Requirement | Among these entries, how many lines have the string "любых" in them? Only the number is needed.

Dataset extract |
--- START ---

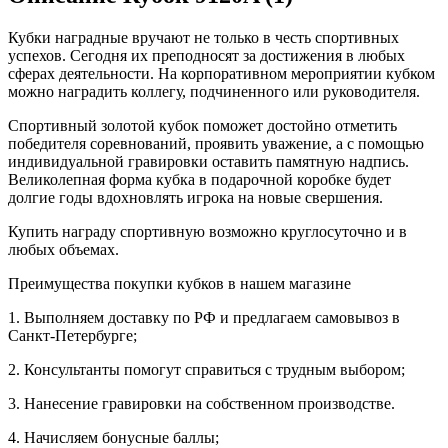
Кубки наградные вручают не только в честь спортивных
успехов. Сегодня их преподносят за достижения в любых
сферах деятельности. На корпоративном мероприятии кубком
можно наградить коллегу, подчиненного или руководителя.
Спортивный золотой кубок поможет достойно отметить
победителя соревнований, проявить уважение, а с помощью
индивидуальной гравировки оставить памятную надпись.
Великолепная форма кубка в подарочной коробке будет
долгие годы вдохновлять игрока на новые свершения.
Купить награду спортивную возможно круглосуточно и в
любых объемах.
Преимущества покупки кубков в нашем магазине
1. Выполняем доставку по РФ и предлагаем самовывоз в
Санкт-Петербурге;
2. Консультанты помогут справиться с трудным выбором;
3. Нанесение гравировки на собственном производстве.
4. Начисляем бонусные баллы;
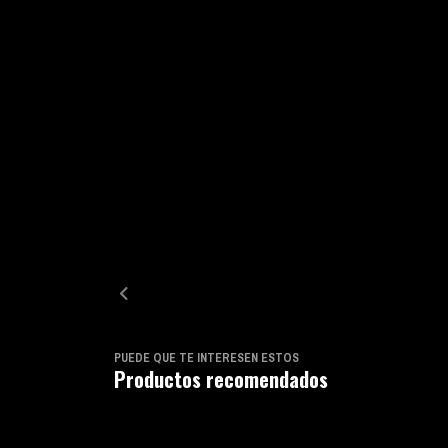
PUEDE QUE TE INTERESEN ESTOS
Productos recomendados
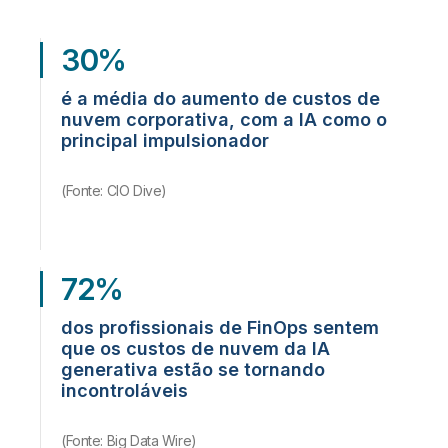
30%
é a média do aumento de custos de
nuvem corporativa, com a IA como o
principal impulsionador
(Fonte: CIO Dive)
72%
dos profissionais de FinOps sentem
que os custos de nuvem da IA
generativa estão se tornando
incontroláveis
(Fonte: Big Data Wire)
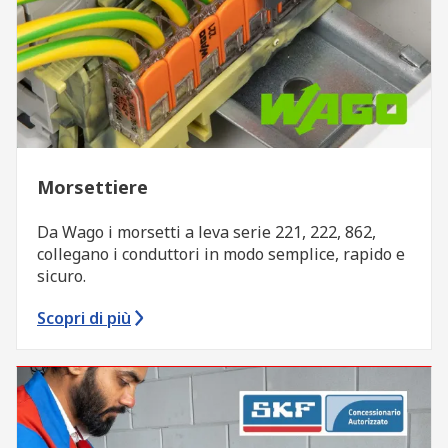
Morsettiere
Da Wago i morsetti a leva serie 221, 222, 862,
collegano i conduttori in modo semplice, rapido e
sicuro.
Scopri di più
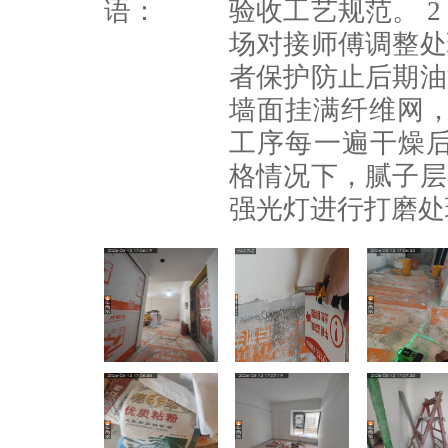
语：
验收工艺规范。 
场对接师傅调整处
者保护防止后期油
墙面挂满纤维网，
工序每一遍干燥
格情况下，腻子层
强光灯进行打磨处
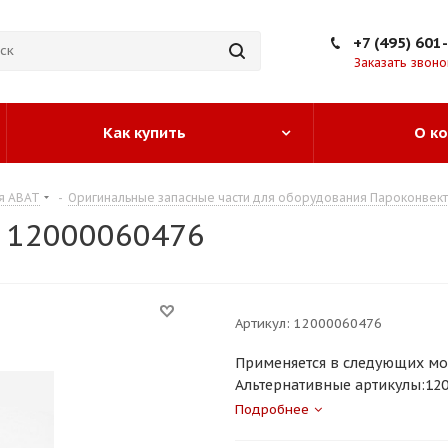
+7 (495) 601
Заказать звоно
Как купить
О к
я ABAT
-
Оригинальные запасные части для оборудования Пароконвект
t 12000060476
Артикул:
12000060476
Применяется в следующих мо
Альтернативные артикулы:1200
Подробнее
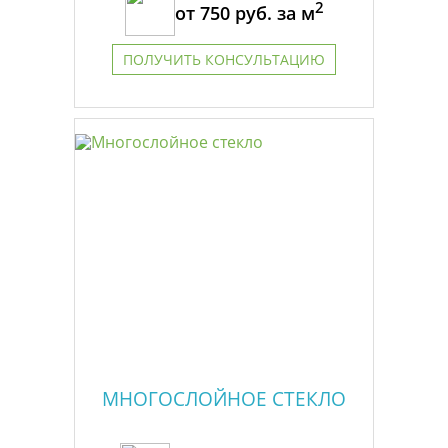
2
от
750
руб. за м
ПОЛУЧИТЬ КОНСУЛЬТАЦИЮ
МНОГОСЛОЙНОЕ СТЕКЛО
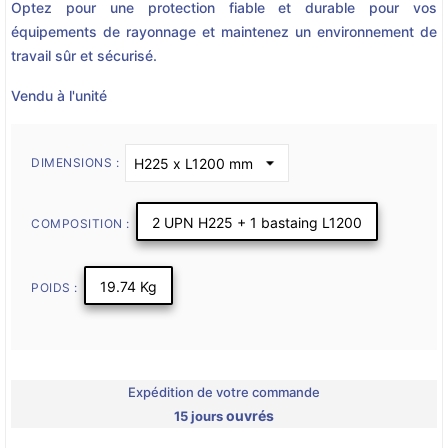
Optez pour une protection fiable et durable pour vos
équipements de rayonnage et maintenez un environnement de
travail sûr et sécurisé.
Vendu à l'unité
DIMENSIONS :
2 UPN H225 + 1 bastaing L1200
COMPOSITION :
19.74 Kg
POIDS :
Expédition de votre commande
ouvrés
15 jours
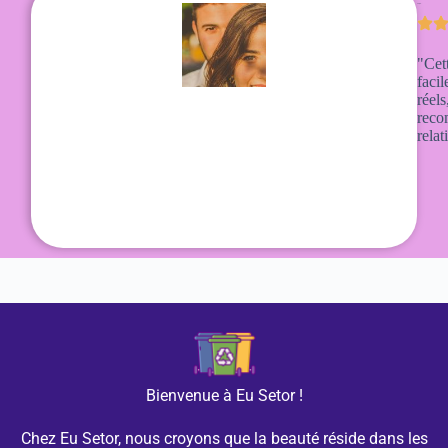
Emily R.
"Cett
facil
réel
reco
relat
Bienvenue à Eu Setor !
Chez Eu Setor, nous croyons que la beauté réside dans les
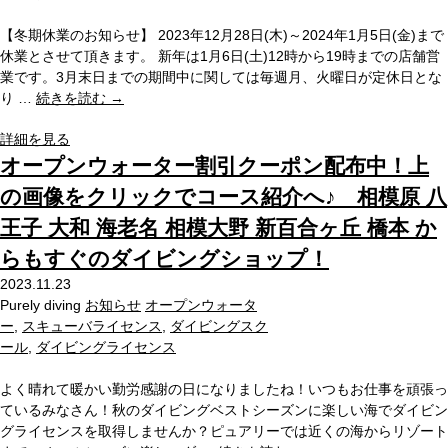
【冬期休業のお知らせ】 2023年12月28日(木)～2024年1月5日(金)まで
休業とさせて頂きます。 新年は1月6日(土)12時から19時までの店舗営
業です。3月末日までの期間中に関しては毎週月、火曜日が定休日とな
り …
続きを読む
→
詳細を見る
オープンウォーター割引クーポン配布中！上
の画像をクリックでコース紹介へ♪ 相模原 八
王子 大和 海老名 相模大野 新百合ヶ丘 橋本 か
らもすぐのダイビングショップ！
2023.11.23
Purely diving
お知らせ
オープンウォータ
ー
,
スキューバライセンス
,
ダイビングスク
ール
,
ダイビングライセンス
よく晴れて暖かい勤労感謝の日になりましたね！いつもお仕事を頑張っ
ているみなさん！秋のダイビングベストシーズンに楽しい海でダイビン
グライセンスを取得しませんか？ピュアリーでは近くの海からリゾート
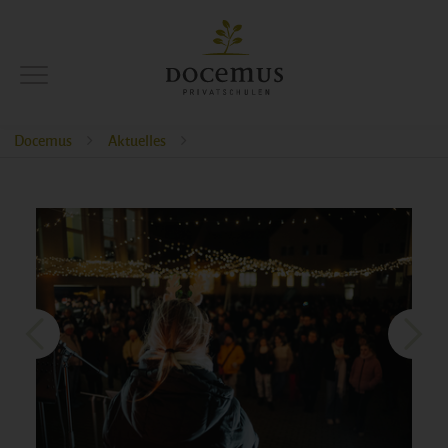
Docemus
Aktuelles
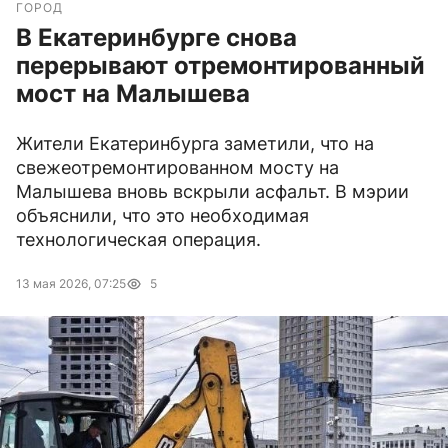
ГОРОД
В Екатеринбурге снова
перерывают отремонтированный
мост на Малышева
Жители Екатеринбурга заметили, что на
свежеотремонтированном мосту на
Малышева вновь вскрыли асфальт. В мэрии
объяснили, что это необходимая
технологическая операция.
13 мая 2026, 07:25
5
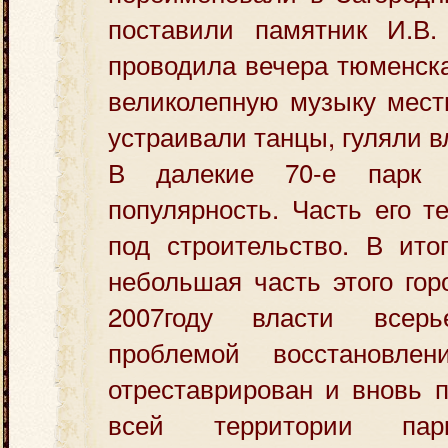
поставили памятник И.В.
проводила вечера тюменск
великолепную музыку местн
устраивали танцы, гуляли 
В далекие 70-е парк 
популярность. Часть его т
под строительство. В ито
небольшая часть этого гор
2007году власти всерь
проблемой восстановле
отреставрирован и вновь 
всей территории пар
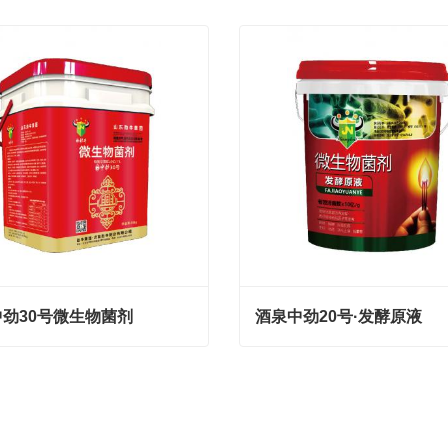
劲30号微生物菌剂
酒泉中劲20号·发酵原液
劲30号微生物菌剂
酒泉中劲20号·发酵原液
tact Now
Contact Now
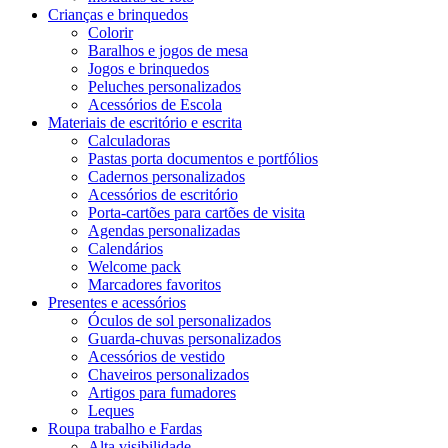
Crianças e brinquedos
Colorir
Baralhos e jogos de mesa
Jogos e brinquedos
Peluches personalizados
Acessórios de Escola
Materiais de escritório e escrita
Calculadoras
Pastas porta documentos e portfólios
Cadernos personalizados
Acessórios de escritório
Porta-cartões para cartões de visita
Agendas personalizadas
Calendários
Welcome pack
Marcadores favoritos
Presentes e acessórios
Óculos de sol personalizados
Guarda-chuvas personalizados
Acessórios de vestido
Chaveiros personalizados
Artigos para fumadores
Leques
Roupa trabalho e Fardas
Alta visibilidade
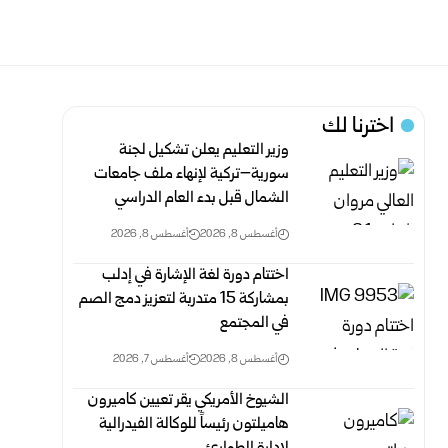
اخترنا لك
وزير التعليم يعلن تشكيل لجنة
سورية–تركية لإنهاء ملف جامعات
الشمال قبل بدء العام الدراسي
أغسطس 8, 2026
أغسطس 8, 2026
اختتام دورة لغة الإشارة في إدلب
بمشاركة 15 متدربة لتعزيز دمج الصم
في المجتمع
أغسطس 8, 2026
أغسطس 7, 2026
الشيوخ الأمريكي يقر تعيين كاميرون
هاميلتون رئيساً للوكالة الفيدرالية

--- END ---

Solution for this task | 2